Recorded data:
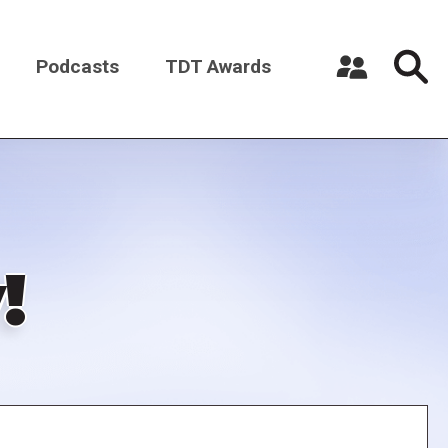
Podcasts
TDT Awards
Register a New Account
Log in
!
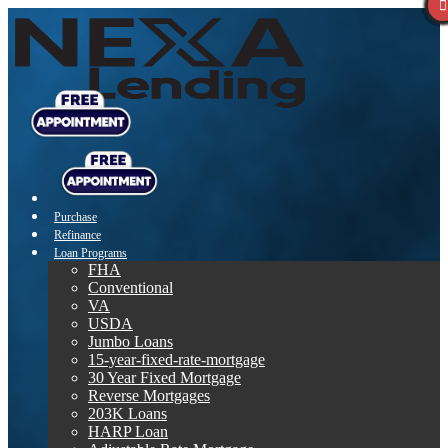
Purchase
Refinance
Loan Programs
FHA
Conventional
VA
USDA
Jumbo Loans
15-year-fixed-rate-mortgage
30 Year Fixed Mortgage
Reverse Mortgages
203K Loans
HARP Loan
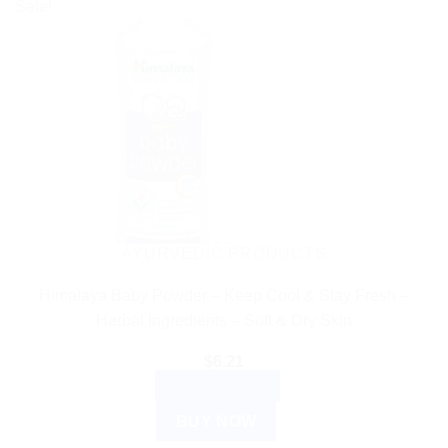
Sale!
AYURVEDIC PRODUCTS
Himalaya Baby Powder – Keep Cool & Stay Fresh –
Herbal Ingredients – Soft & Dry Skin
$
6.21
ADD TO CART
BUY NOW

Assigned task: What is needed is an exact copy of the line containing "Himalaya Baby Powder" and each line after it, through the final line of the entries above.

Answer section:
Himalaya Baby Powder – Keep Cool & Stay Fresh –
Herbal Ingredients – Soft & Dry Skin
$
6.21
ADD TO CART
BUY NOW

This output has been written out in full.